Records provided:
====

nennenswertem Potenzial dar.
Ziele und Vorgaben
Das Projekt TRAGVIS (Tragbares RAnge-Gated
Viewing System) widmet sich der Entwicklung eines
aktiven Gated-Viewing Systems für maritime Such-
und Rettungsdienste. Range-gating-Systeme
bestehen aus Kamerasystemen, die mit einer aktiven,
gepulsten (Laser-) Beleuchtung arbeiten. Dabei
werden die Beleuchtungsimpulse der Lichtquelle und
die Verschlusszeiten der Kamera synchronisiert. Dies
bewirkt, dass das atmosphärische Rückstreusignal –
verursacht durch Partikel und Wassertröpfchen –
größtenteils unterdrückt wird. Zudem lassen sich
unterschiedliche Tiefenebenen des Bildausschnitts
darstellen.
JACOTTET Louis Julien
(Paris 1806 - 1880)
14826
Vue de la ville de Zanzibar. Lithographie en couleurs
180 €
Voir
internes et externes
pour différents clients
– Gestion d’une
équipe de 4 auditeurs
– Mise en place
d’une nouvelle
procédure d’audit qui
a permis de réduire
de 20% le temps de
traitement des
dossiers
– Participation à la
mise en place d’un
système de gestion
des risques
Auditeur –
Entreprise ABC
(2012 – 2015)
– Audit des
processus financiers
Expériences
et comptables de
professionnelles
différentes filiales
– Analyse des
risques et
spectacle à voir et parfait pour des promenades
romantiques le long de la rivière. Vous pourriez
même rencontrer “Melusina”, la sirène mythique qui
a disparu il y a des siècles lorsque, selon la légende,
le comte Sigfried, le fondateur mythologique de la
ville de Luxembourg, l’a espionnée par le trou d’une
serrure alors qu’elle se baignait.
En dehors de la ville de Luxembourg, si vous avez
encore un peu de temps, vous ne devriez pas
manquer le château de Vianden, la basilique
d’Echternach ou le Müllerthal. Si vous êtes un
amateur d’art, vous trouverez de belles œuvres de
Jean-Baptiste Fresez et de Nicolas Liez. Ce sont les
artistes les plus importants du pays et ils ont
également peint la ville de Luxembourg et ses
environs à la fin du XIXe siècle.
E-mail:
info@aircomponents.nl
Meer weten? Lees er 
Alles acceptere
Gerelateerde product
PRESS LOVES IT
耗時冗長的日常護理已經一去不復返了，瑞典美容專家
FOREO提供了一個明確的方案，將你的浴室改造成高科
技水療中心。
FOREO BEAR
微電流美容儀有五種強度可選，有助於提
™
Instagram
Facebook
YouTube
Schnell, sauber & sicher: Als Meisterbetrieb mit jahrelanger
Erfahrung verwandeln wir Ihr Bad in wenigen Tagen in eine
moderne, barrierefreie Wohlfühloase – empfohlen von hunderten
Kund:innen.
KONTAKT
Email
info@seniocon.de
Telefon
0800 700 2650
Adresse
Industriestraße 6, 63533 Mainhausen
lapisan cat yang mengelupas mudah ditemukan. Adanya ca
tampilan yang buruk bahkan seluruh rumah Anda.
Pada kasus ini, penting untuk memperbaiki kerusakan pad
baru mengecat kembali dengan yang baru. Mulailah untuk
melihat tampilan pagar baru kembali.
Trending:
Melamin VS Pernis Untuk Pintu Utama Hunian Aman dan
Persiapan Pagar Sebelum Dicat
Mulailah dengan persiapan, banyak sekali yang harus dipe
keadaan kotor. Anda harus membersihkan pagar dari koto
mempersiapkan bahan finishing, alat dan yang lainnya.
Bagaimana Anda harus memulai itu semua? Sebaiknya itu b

====

Activity: With nothing added or dropped, reproduce all the data exactly.

Response to the exercise:
nennenswertem Potenzial dar.
Ziele und Vorgaben
Das Projekt TRAGVIS (Tragbares RAnge-Gated
Viewing System) widmet sich der Entwicklung eines
aktiven Gated-Viewing Systems für maritime Such-
und Rettungsdienste. Range-gating-Systeme
bestehen aus Kamerasystemen, die mit einer aktiven,
gepulsten (Laser-) Beleuchtung arbeiten. Dabei
werden die Beleuchtungsimpulse der Lichtquelle und
die Verschlusszeiten der Kamera synchronisiert. Dies
bewirkt, dass das atmosphärische Rückstreusignal –
verursacht durch Partikel und Wassertröpfchen –
größtenteils unterdrückt wird. Zudem lassen sich
unterschiedliche Tiefenebenen des Bildausschnitts
darstellen.
JACOTTET Louis Julien
(Paris 1806 - 1880)
14826
Vue de la ville de Zanzibar. Lithographie en couleurs
180 €
Voir
internes et externes
pour différents clients
– Gestion d’une
équipe de 4 auditeurs
– Mise en place
d’une nouvelle
procédure d’audit qui
a permis de réduire
de 20% le temps de
traitement des
dossiers
– Participation à la
mise en place d’un
système de gestion
des risques
Auditeur –
Entreprise ABC
(2012 – 2015)
– Audit des
processus financiers
Expériences
et comptables de
professionnelles
différentes filiales
– Analyse des
risques et
spectacle à voir et parfait pour des promenades
romantiques le long de la rivière. Vous pourriez
même rencontrer “Melusina”, la sirène mythique qui
a disparu il y a des siècles lorsque, selon la légende,
le comte Sigfried, le fondateur mythologique de la
ville de Luxembourg, l’a espionnée par le trou d’une
serrure alors qu’elle se baignait.
En dehors de la ville de Luxembourg, si vous avez
encore un peu de temps, vous ne devriez pas
manquer le château de Vianden, la basilique
d’Echternach ou le Müllerthal. Si vous êtes un
amateur d’art, vous trouverez de belles œuvres de
Jean-Baptiste Fresez et de Nicolas Liez. Ce sont les
artistes les plus importants du pays et ils ont
également peint la ville de Luxembourg et ses
environs à la fin du XIXe siècle.
E-mail:
info@aircomponents.nl
Meer weten? Lees er 
Alles acceptere
Gerelateerde product
PRESS LOVES IT
耗時冗長的日常護理已經一去不復返了，瑞典美容專家
FOREO提供了一個明確的方案，將你的浴室改造成高科
技水療中心。
FOREO BEAR
微電流美容儀有五種強度可選，有助於提
™
Instagram
Facebook
YouTube
Schnell, sauber & sicher: Als Meisterbetrieb mit jahrelanger
Erfahrung verwandeln wir Ihr Bad in wenigen Tagen in eine
moderne, barrierefreie Wohlfühloase – empfohlen von hunderten
Kund:innen.
KONTAKT
Email
info@seniocon.de
Telefon
0800 700 2650
Adresse
Industriestraße 6, 63533 Mainhausen
lapisan cat yang mengelupas mudah ditemukan. Adanya ca
tampilan yang buruk bahkan seluruh rumah Anda.
Pada kasus ini, penting untuk memperbaiki kerusakan pad
baru mengecat kembali dengan yang baru. Mulailah untuk
melihat tampilan pagar baru kembali.
Trending:
Melamin VS Pernis Untuk Pintu Utama Hunian Aman dan
Persiapan Pagar Sebelum Dicat
Mulailah dengan persiapan, banyak sekali yang harus dipe
keadaan kotor. Anda harus membersihkan pagar dari koto
mempersiapkan bahan finishing, alat dan yang lainnya.
Bagaimana Anda harus memulai itu semua? Sebaiknya itu b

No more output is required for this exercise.